Yeah, I absolutely agree. The entire ending only works due to the fiction twist, and specifically the fact that the characters signed up for the show of their own free will. I seriously hate the epilogue for encouraging all the constant “IT’S A LIE!!!” theories cuz it would just cause so many MORE writing issues for V3 if that was the case. Why do people want that to be the case?
The characters being super fans of Danganronpa who made a stupid decision due to their escapist tendencies builds a personal connection to the entire outside world for the cast - that at one point they were exactly like the audience watching and enjoying their suffering. They were part of this desensitized society that led to real-life killing games in the first place. It makes the worldbuilding much more effective/relevant.
Therefore, it makes the fact that they’d chose to kill their fictional, dream selves in order to end the series forever and prevent anymore people suffering that much more poignant, they’d be actively rejecting their past decisions and unhealthy escapism and want to grow beyond the V3 audience, who are stuck in the past and refuse to realize how sick and twisted they’ve become.
If audition tapes aren’t real, and they WERE just randoms who were kidnapped and forced to become fictional killing game participants…. then there’s literally no real dilemma? No purpose to the entire narrative? Nothing was truly their fault in that case, there’s absolutely no personal connection to the entire theme of the ending, about having to end Danganronpa and shut down Tsumugi and the audience for good. It’s just a really boring conflict honestly? DR1 and DR2 worked so well cuz in some way or another the cast WERE in some way ultimately responsible for their fates. They killed of their own volition. They joined the game willingly. That’s an interesting and painful conflict/realization.
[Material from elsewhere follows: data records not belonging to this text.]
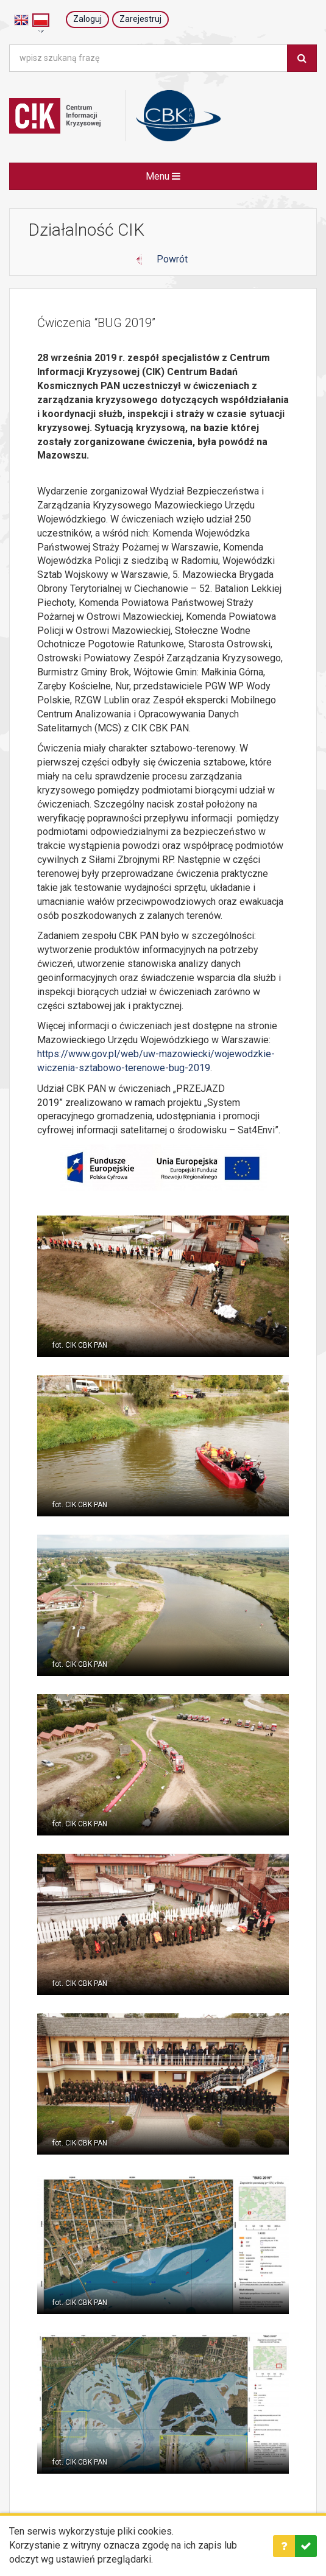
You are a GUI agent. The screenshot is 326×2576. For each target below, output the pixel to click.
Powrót (172, 259)
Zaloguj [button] (87, 19)
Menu (163, 176)
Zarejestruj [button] (140, 19)
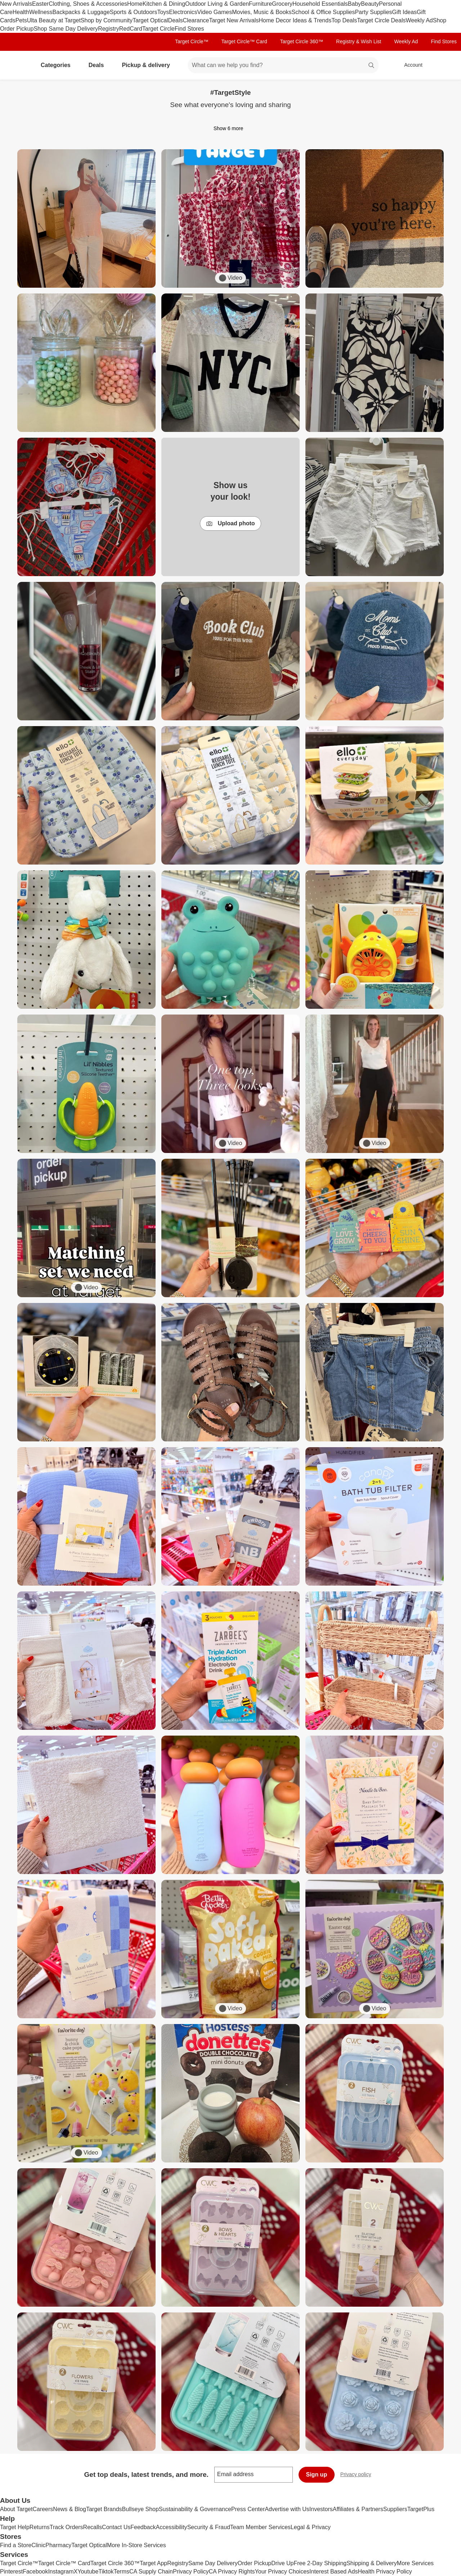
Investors (321, 2509)
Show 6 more (230, 128)
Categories (58, 65)
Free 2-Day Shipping (320, 2563)
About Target (16, 2509)
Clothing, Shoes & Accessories (88, 4)
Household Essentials (320, 4)
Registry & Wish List (358, 41)
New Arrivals (16, 4)
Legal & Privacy (311, 2527)
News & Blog (69, 2509)
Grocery (282, 4)
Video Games (214, 12)
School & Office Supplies (323, 12)
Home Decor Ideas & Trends (295, 20)
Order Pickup (254, 2563)
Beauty (370, 4)
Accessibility (171, 2527)
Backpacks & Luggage (81, 12)
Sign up (316, 2474)
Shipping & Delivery (371, 2563)
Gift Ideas (404, 12)
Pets (21, 20)
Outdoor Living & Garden (217, 4)
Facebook (35, 2571)
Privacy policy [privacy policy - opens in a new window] (358, 2475)
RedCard (130, 29)
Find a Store (15, 2545)
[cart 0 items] (446, 65)
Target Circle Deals (381, 20)
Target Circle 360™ (301, 41)
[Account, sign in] (409, 65)
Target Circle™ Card (244, 41)
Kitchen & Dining (164, 4)
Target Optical (150, 20)
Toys (163, 12)
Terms (121, 2571)
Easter (40, 4)
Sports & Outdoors (133, 12)
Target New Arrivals (234, 20)
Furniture (260, 4)
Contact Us (116, 2527)
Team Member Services (260, 2527)
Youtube (87, 2571)
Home (135, 4)
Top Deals (344, 20)
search (372, 66)
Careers (42, 2509)
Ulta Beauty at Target (54, 20)
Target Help (15, 2527)
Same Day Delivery (213, 2563)
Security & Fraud (208, 2527)
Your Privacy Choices (282, 2571)
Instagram (60, 2571)
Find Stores (189, 29)
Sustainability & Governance (195, 2509)
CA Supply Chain (151, 2571)
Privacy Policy (191, 2571)
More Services (415, 2563)
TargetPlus (421, 2509)
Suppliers (395, 2509)
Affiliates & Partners (358, 2509)
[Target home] (15, 65)
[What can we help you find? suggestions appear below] (283, 65)
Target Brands (104, 2509)
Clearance (196, 20)
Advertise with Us (287, 2509)
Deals (175, 20)
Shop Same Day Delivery (65, 29)
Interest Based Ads (333, 2571)
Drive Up (282, 2563)
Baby (354, 4)
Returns (40, 2527)
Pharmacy (58, 2545)
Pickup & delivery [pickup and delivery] (148, 65)
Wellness (41, 12)
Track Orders (66, 2527)
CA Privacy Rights (232, 2571)
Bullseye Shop (140, 2509)
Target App (153, 2563)
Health (21, 12)
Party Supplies (373, 12)
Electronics (183, 12)
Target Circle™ (192, 41)
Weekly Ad (419, 20)
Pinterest (11, 2571)
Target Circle (158, 29)
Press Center (248, 2509)
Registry (108, 29)
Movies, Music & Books (261, 12)
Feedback (143, 2527)
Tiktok (105, 2571)
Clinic (38, 2545)
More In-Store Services (136, 2545)
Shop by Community (107, 20)
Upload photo (230, 523)
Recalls (92, 2527)
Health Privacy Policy (385, 2571)
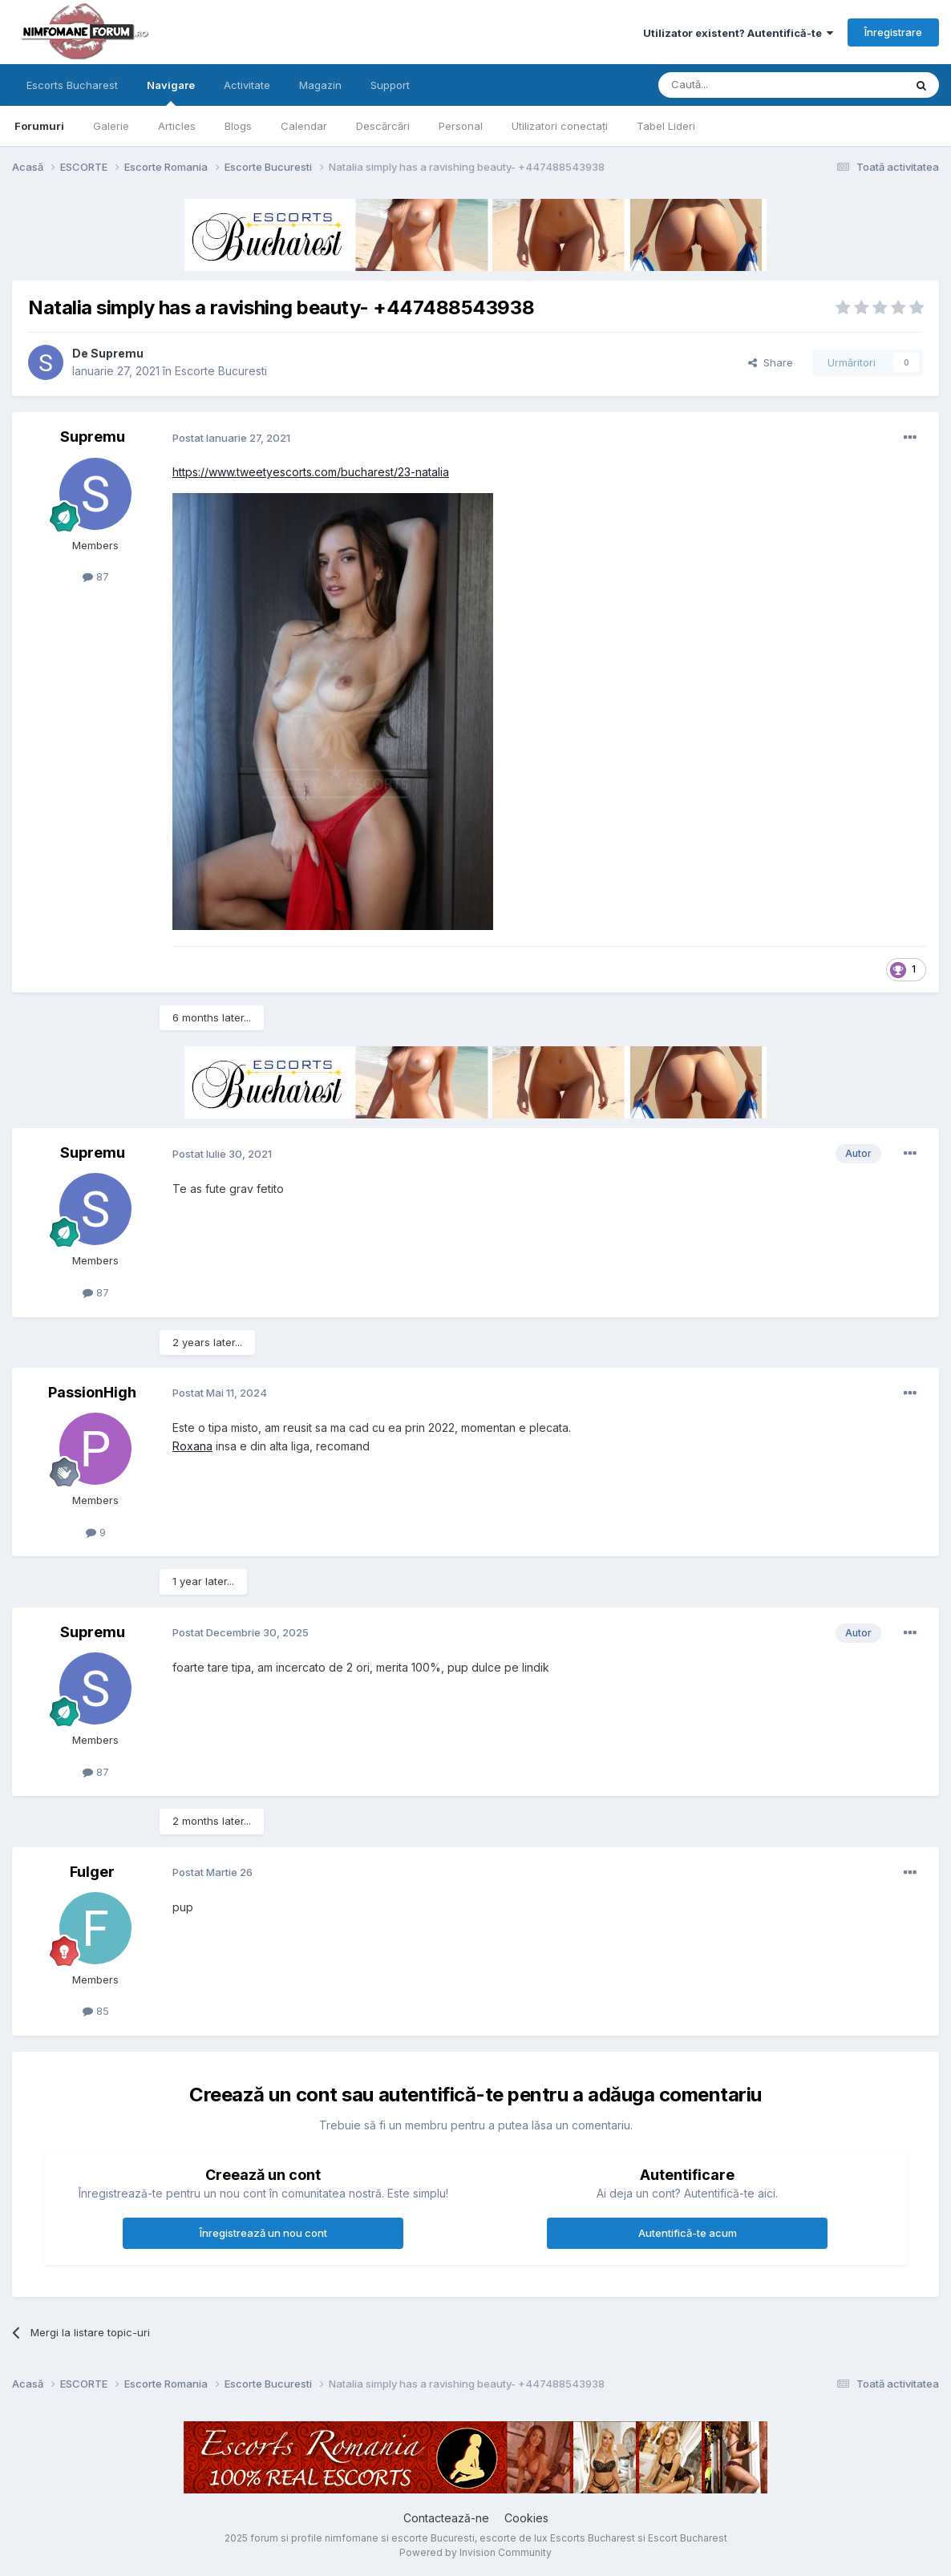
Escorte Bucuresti (221, 371)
Tsumugi is absolutely fascinating as the main symbol of the fiction reveal and the outside world’s mindset, and I think there’s so many more layers to her character and her role in the ending that a lot of people ignore quite frankly. She can be interepreted as so many roles… the remorseless creator who doesn’t view her creations with any respect, the awestruck fangirl who just wants to watch the action of her favourite series happen right in front of her, the completely ordinary plain girl who clearly hates her life and wants to escape from it all using fiction, the producer who needs to make sure her show stays interesting and generates ratings… I just find her so utterly fascinating in all these aspects. Please share all your Tsumugi essays with me, friend. They are most welcome here!